[Stored records]
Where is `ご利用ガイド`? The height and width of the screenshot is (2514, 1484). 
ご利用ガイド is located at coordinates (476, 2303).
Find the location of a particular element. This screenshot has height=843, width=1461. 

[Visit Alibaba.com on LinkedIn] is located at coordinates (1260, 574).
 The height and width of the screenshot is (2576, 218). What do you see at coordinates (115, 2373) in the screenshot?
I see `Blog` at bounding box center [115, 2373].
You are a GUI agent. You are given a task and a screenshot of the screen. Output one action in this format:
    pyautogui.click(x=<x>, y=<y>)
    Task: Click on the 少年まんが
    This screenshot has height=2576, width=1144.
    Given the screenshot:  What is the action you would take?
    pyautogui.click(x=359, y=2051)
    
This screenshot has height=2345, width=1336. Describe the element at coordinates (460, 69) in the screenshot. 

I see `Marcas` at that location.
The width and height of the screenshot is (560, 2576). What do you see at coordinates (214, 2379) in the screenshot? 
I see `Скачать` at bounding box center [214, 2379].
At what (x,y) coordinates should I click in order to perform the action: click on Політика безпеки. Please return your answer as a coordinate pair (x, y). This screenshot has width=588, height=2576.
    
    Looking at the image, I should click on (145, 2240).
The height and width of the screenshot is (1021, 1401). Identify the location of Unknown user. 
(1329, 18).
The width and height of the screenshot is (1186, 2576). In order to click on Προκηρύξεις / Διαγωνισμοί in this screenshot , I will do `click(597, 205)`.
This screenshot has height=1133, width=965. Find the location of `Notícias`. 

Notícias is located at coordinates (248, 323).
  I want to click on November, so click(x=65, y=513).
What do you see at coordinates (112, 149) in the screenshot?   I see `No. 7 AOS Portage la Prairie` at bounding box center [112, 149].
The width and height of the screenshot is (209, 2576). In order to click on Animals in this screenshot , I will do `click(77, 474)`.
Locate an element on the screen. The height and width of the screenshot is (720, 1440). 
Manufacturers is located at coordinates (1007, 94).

▸ **Exercise description**
Nothing but an exact reproduction of the entries is wanted.

▸ **Answer space**
Where is `ご利用ガイド`? The height and width of the screenshot is (2514, 1484). 
ご利用ガイド is located at coordinates (476, 2303).
Find the location of a particular element. This screenshot has height=843, width=1461. 

[Visit Alibaba.com on LinkedIn] is located at coordinates (1260, 574).
 The height and width of the screenshot is (2576, 218). What do you see at coordinates (115, 2373) in the screenshot?
I see `Blog` at bounding box center [115, 2373].
You are a GUI agent. You are given a task and a screenshot of the screen. Output one action in this format:
    pyautogui.click(x=<x>, y=<y>)
    Task: Click on the 少年まんが
    This screenshot has height=2576, width=1144.
    Given the screenshot:  What is the action you would take?
    pyautogui.click(x=359, y=2051)
    
This screenshot has height=2345, width=1336. Describe the element at coordinates (460, 69) in the screenshot. 

I see `Marcas` at that location.
The width and height of the screenshot is (560, 2576). What do you see at coordinates (214, 2379) in the screenshot? 
I see `Скачать` at bounding box center [214, 2379].
At what (x,y) coordinates should I click in order to perform the action: click on Політика безпеки. Please return your answer as a coordinate pair (x, y). This screenshot has width=588, height=2576.
    
    Looking at the image, I should click on (145, 2240).
The height and width of the screenshot is (1021, 1401). Identify the location of Unknown user. 
(1329, 18).
The width and height of the screenshot is (1186, 2576). In order to click on Προκηρύξεις / Διαγωνισμοί in this screenshot , I will do `click(597, 205)`.
This screenshot has height=1133, width=965. Find the location of `Notícias`. 

Notícias is located at coordinates (248, 323).
  I want to click on November, so click(x=65, y=513).
What do you see at coordinates (112, 149) in the screenshot?   I see `No. 7 AOS Portage la Prairie` at bounding box center [112, 149].
The width and height of the screenshot is (209, 2576). In order to click on Animals in this screenshot , I will do `click(77, 474)`.
Locate an element on the screen. The height and width of the screenshot is (720, 1440). 
Manufacturers is located at coordinates (1007, 94).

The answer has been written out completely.